L’Agefi: Croyez-vous toujours à une baisse du refi à 0,5% après la réunion de la Banque centrale européenne (BCE)?
Didier Borowski: Oui, mais sans doute pas au premier semestre. Oui, parce que la zone euro est en récession, que les risques demeurent clairement baissiers et que l’inflation va ralentir. Mais la BCE attendra de voir si la détente financière –spectaculaire depuis l’annonce des rachats de dette souveraine (OMT) l’été dernier– est suffisante pour que la croissance redémarre au second semestre. Sinon, les pressions désinflationnistes pourraient se muer en pressions déflationnistes avec la réduction des bilans bancaires et les politiques d’austérité. Ceci dit, il faut être clair: une baisse du taux refi ne règlerait rien! Les canaux de transmission de la politique monétaire sont encore grippés. Le crédit bancaire se contracte. Une baisse de taux serait donc surtout utilisée comme un «signal» pour ancrer, si nécessaire, des anticipations de taux durablement très faibles.
Quand voyez-vous la Fed sortir de sa politique de taux très bas?
Pas avant le second semestre 2015! Les conditions macroéconomiques que la Fed s’est fixée (taux de chômage à 6,5% et/ou taux d’inflation supérieur à 2,5%) ne seront pas remplies avant.
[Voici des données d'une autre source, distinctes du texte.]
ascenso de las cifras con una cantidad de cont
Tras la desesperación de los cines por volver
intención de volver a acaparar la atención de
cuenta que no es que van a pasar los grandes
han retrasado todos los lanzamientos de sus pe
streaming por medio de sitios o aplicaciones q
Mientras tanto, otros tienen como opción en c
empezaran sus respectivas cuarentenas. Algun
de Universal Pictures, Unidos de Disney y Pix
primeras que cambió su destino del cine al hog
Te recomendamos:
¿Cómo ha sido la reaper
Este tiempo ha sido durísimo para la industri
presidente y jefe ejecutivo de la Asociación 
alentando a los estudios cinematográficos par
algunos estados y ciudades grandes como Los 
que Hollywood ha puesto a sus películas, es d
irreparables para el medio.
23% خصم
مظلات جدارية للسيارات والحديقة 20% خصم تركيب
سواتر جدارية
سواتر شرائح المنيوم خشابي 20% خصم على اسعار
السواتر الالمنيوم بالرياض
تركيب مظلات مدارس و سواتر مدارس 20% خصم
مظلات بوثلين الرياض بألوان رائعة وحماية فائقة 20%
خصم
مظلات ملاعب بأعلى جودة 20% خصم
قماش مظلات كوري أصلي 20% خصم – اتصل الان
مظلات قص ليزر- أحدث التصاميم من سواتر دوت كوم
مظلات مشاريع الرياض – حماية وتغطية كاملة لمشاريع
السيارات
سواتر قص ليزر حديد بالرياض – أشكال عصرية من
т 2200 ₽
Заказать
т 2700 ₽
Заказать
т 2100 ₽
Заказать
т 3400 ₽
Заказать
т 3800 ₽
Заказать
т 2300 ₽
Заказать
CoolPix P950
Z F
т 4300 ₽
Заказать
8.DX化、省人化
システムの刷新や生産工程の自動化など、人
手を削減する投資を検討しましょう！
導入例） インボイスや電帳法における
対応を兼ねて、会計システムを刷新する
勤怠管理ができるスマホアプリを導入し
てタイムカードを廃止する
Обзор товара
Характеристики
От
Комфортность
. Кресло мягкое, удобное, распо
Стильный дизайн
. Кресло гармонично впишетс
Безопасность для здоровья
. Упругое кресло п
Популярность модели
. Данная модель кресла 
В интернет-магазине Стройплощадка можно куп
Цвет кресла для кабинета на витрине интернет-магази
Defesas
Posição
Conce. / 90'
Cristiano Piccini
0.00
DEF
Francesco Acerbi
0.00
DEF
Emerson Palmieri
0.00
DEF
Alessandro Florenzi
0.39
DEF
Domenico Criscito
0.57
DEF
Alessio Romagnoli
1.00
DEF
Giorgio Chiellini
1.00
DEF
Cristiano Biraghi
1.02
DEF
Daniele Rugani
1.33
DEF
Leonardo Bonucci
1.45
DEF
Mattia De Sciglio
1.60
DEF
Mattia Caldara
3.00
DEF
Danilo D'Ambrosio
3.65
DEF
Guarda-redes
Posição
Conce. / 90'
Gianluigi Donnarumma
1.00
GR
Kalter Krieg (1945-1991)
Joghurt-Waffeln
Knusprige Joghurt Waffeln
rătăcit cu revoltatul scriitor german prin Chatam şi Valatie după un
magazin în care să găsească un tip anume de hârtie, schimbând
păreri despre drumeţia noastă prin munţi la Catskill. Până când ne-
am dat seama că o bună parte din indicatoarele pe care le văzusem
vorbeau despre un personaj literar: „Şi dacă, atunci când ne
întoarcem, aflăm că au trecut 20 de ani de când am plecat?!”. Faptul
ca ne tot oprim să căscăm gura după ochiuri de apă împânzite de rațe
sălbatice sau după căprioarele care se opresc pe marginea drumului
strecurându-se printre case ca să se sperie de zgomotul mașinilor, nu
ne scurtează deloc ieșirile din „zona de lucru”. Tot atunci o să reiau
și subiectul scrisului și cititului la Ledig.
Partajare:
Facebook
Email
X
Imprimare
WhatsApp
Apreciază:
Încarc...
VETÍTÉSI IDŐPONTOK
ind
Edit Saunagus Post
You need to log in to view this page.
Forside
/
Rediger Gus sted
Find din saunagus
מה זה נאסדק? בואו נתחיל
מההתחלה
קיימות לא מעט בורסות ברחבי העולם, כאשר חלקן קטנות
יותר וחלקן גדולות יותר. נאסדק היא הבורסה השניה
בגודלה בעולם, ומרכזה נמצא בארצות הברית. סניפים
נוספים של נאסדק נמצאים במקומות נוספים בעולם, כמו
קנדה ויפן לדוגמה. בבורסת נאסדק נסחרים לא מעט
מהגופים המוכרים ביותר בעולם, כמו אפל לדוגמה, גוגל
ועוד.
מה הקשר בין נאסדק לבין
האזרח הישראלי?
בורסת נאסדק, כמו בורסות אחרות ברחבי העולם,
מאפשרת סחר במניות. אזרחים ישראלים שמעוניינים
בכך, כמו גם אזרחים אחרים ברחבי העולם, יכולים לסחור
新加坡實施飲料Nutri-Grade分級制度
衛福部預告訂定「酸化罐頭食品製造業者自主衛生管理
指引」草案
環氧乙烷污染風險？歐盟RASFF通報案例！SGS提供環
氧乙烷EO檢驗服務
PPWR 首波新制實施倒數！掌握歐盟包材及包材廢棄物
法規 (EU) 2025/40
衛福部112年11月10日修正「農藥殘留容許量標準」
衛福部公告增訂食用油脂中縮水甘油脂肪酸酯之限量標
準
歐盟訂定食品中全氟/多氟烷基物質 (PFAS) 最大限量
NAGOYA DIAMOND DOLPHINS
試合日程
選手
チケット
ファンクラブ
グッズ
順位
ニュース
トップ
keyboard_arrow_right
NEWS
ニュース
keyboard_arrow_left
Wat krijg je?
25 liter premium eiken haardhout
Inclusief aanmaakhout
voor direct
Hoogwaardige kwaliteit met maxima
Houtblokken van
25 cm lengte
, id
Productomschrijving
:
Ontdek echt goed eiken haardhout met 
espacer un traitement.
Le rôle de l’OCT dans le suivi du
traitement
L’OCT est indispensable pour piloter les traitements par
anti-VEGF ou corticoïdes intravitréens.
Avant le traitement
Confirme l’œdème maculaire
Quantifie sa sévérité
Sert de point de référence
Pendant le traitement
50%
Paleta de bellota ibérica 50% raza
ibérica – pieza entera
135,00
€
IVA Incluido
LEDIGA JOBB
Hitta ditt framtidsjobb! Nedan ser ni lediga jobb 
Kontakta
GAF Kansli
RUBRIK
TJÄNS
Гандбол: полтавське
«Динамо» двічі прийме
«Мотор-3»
L’inflation ne va pas redémarrer de sitôt. Le rythme d’expansion de l’activité sur lequel nous tablons (2,3% en 2013) ne permettra pas au taux de chômage de baisser rapidement. Le taux de participation reste proche de ses plus bas niveaux. Les salaires ne vont donc pas s’emballer. La Fed est par ailleurs consciente que la période d’assainissement des finances publiques qui se profile sera longue. Il faudra donc l’accompagner par une politique monétaire durablement accommodante.